I'm not sure why the Svalbard data attracts attention, especially if Holmen keeps issuing the same press release. CO2 levels aren't going to be exactly the same at every recording station on the Earth. There's altitude and proximity to emissions sources to consider, just to name two. It doesn't really matter where you take the reading, as you don't switch between locations from year to year. Since 1958, most references to atmospheric CO2 levels involve the measurements being taken at the top of Hawai'i's Mauna Loa, largely because Charles Keeling started taking measurements before most anyone else.
There, in the middle of the Pacific, the most recent data, for January 2009, show 386.92 ppm. So call it 387. This is consistent with a yearly increase of about 2 ppm. That's still worrisome, as the previous three decades saw an annual growth rate of only 1.3 or 1.5 ppm, according to the Global Carbon Project.
The acceleration is due to faster-than-expected growth in fossil-fuel emissions. In the 1990s they were growing at less than 1% a year. By 2007, that rate had risen to more 3.5% a year. Those numbers prompted Stephen Schneider, one of the first climatologists to go public with his concerns about rising CO2 levels, to remark:
If this trend continues for the century, "you'd have to be luckier than hell for it just to be bad, as opposed to catastrophic." (USA Today, 9/26/2008)

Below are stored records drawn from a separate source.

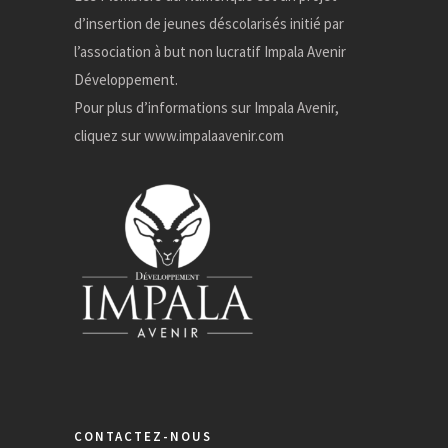
d’insertion de jeunes déscolarisés initié par
l’association à but non lucratif Impala Avenir
Développement.
Pour plus d’informations sur Impala Avenir,
cliquez sur
www.impalaavenir.com
CONTACTEZ-NOUS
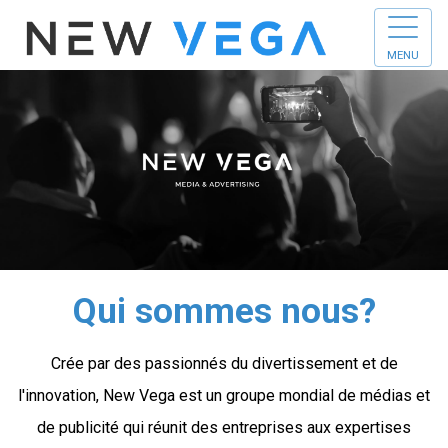
MENU
Qui sommes nous?
Crée par des passionnés du divertissement et de
l'innovation, New Vega est un groupe mondial de médias et
de publicité qui réunit des entreprises aux expertises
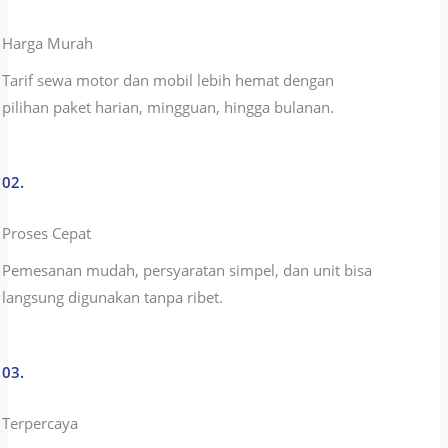
Harga Murah
Tarif sewa motor dan mobil lebih hemat dengan
pilihan paket harian, mingguan, hingga bulanan.
02.
Proses Cepat
Pemesanan mudah, persyaratan simpel, dan unit bisa
langsung digunakan tanpa ribet.
03.
Terpercaya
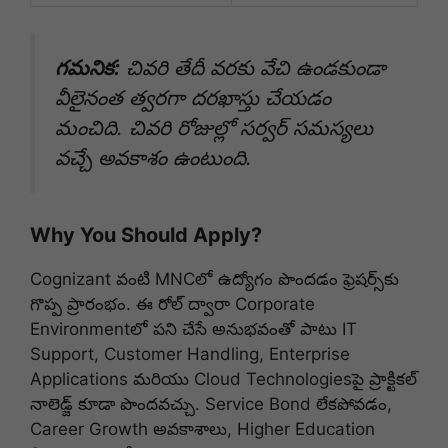
గమనిక:
చివరి తేదీ వరకు వేచి ఉండకుండా
వీలైనంత త్వరగా దరఖాస్తు చేయడం
మంచిది. చివరి రోజుల్లో సర్వర్ సమస్యలు
వచ్చే అవకాశం ఉంటుంది.
Why You Should Apply?
Cognizant వంటి MNCలో ఉద్యోగం పొందడం ఫ్రెషర్స్‌కు
గొప్ప ప్రారంభం. ఈ రోల్ ద్వారా Corporate
Environment‌లో పని చేసే అనుభవంతో పాటు IT
Support, Customer Handling, Enterprise
Applications మరియు Cloud Technologies‌పై ప్రాక్టికల్
నాలెడ్జ్ కూడా పొందవచ్చు. Service Bond లేకపోవడం,
Career Growth అవకాశాలు, Higher Education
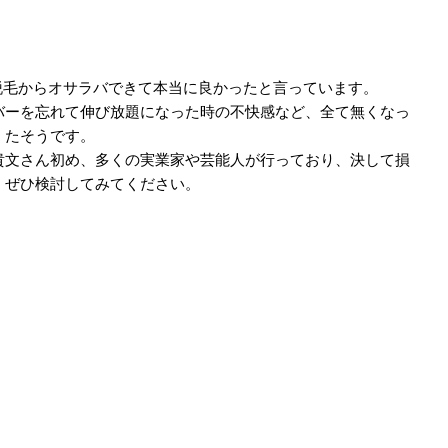
脱毛からオサラバできて本当に良かったと言っています。
バーを忘れて伸び放題になった時の不快感など、全て無くなっ
たそうです。
貴文さん初め、多くの実業家や芸能人が行っており、決して損
、ぜひ検討してみてください。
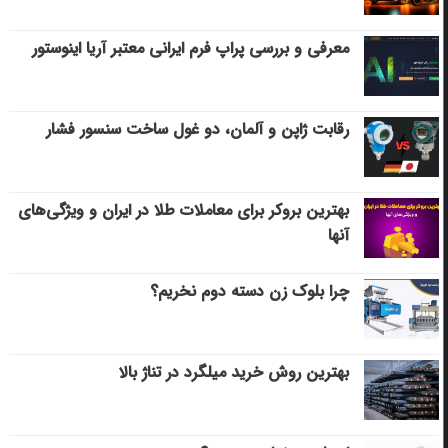
معرفی و بررسی پراپ فرم ایرانی معتبر آریا اینوستور
رقابت ژاپن و آلمان، دو غول ساخت سنسور فشار
بهترین بروکر برای معاملات طلا در ایران و ویژگی‌های
آنها
چرا بلوک زن دسته دوم نخریم؟
بهترین روش خرید میلگرد در تناژ بالا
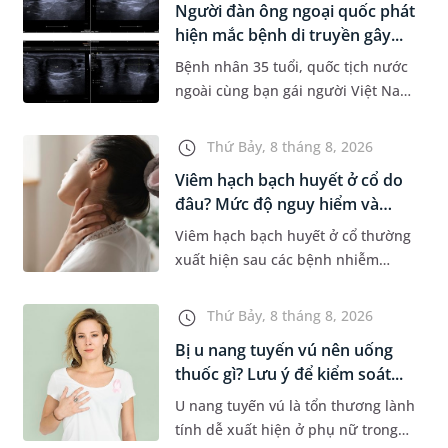
Người đàn ông ngoại quốc phát
Dự á...
hiện mắc bệnh di truyền gây...
Bệnh nhân 35 tuổi, quốc tịch nước
ngoài cùng bạn gái người Việt Nam
đến MEDLATEC khám sức khỏe tiền
hôn nhân. Qua thăm khám và làm
Thứ Bảy, 8 tháng 8, 2026
các xét nghiệm chuyên sâu,...
Viêm hạch bạch huyết ở cổ do
đâu? Mức độ nguy hiểm và
phư...
Viêm hạch bạch huyết ở cổ thường
xuất hiện sau các bệnh nhiễm
trùng nhưng cũng có thể liên quan
đến lao hạch hoặc ung thư. Để tìm
Thứ Bảy, 8 tháng 8, 2026
hiểu nguyên nhân gây viêm,...
Bị u nang tuyến vú nên uống
thuốc gì? Lưu ý để kiểm soát...
U nang tuyến vú là tổn thương lành
tính dễ xuất hiện ở phụ nữ trong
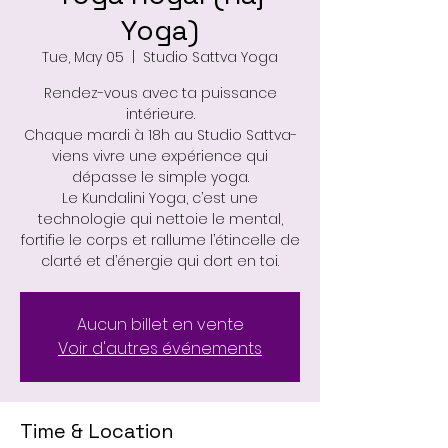
Yoga)
Tue, May 05
  |  
Studio Sattva Yoga
Rendez-vous avec ta puissance
intérieure.
Chaque mardi à 18h au Studio Sattva-
viens vivre une expérience qui
dépasse le simple yoga.
Le Kundalini Yoga, c’est une
technologie qui nettoie le mental,
fortifie le corps et rallume l’étincelle de
clarté et d’énergie qui dort en toi.
Aucun billet en vente
Voir d'autres événements
Time & Location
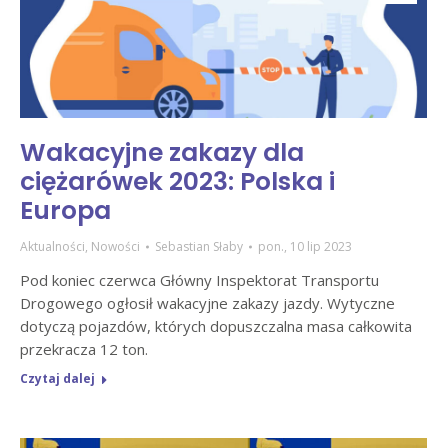
Wakacyjne zakazy dla
ciężarówek 2023: Polska i
Europa
Aktualności
,
Nowości
Sebastian Słaby
pon., 10 lip 2023
Pod koniec czerwca Główny Inspektorat Transportu
Drogowego ogłosił wakacyjne zakazy jazdy. Wytyczne
dotyczą pojazdów, których dopuszczalna masa całkowita
przekracza 12 ton.
Czytaj dalej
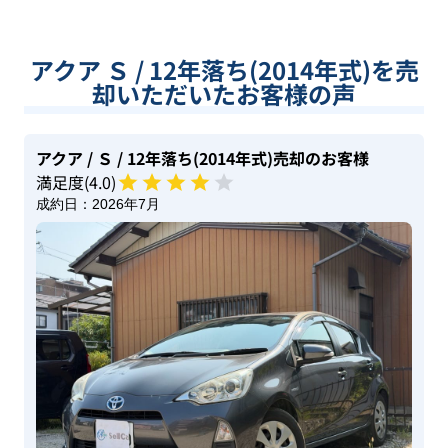
アクア Ｓ / 12年落ち(2014年式)を売
却いただいたお客様の声
アクア
/ Ｓ
/ 12年落ち(2014年式)
売却のお客様
満足度(
4
.0)
成約日：
2026年7月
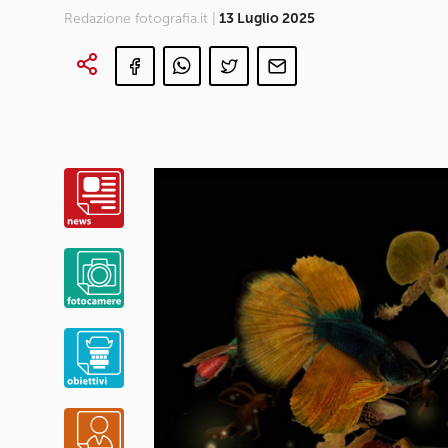
Redazione fotografia.it |
13 Luglio 2025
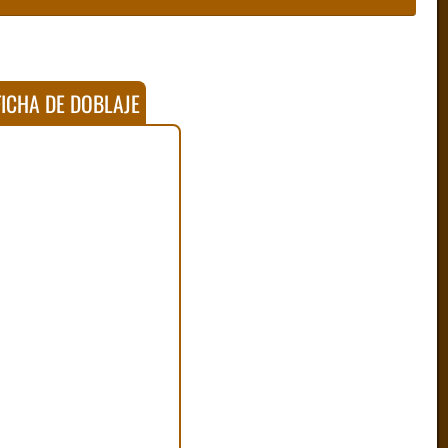
ICHA DE DOBLAJE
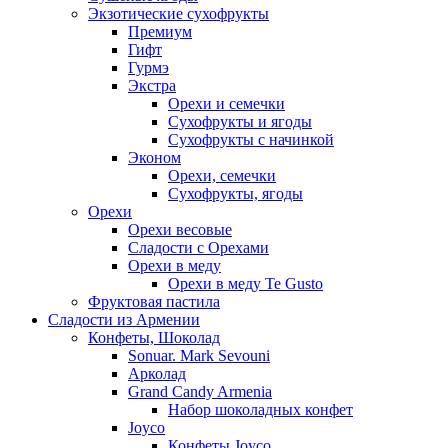
Экзотические сухофрукты
Премиум
Гифт
Гурмэ
Экстра
Орехи и семечки
Сухофрукты и ягоды
Сухофрукты с начинкой
Эконом
Орехи, семечки
Сухофрукты, ягоды
Орехи
Орехи весовые
Сладости с Орехами
Орехи в меду
Орехи в меду Te Gusto
Фруктовая пастила
Сладости из Армении
Конфеты, Шоколад
Sonuar. Mark Sevouni
Арколад
Grand Candy Armenia
Набор шоколадных конфет
Joyco
Конфеты Joyco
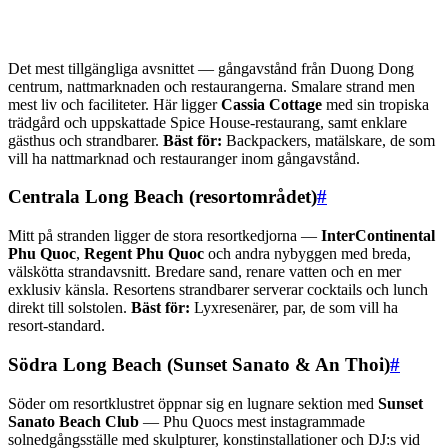
Det mest tillgängliga avsnittet — gångavstånd från Duong Dong
centrum, nattmarknaden och restaurangerna. Smalare strand men
mest liv och faciliteter. Här ligger
Cassia Cottage
med sin tropiska
trädgård och uppskattade Spice House-restaurang, samt enklare
gästhus och strandbarer.
Bäst för:
Backpackers, matälskare, de som
vill ha nattmarknad och restauranger inom gångavstånd.
Centrala Long Beach (resortområdet)
#
Mitt på stranden ligger de stora resortkedjorna —
InterContinental
Phu Quoc
,
Regent Phu Quoc
och andra nybyggen med breda,
välskötta strandavsnitt. Bredare sand, renare vatten och en mer
exklusiv känsla. Resortens strandbarer serverar cocktails och lunch
direkt till solstolen.
Bäst för:
Lyxresenärer, par, de som vill ha
resort-standard.
Södra Long Beach (Sunset Sanato & An Thoi)
#
Söder om resortklustret öppnar sig en lugnare sektion med
Sunset
Sanato Beach Club
— Phu Quocs mest instagrammade
solnedgångsställe med skulpturer, konstinstallationer och DJ:s vid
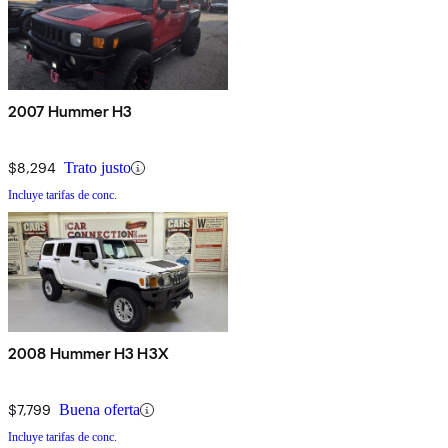
2007 Hummer H3
$8,294
Trato justo
Incluye tarifas de conc.
2008 Hummer H3 H3X
$7,799
Buena oferta
Incluye tarifas de conc.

And unless the economic situation gets significantly worse, we can expect the current growth rate of CO2 to continue for a while, or even accelerate further. This is partly due to the declining capacity of the oceans and other natural sinks to absorb CO2. The Carbon Project talks about an 18% decline in sink efficiency, and worsening. And this explains why climatologists believe it doesn't make sense to wait for new clean-energy technologies to mature before we start reducing carbon emissions. The longer we wait, the less efficient will be the natural sinks, and therefore the larger the gap between where we want atmospheric concentrations of greenhouse gases to be and where they are.
So Barack Obama's new Energy Secretary Stephen Chu might be right when he talked the other day of the need for a technological revolution to avoid a climate crisis, but physicist-blogger Joe Romm's observation that "the time to act is yesterday" seems at least as accurate.
Probably something to do with Auz bush fires?
paulm, although CO2 is a well-mixed gas, like all other gasses there is reduced transport across the ICTZ (which is near the equator) compared to transport throughout the rest of the atmosphere. So if the source was in Australia, the signal would show up at many other southern hemisphere stations before showing up at NH stations - much less at Svalbard, so close to the north pole. But keep an eye on those SH stations. There may well be a distinct CO2 signal from the fires in Victoria - much as there was from the 1998 fires in Indonesia.
What I would like to know about the Svalbard CO2 levels, is, are they increasing disproportionately fast compared to global levels?
What I would like to know is - How does reposting an internet story constitute a blog? I don't get it.
I saw the title of this post, and was wondering about the NOAA ESRL figures for the last two months, and the seasonally adjusted 1 ppm jump there (6ppm unadjusted). You don't happen to know anything about that, or if that's related to the anomalous Svalbard reading?
Tamino has done a good piece on acceleration - http://tamino.wordpress.com/2009/01/12/co2-acceleration/#more-1405
This is GREAT news! We've immediately jumped way on past the tipping point! Now the AGW nutters will be able to PROVE that a couple ppm of plant food dominates the earth's climate. Well, what are you waiting for - start showing the out of control temperature runaways all over the earth that the "computer models" predicted from this CO2 spike. Let's see it. Bring it on. Don't hold back. And don't forget the 10m ocean rise too. Let's see that one also.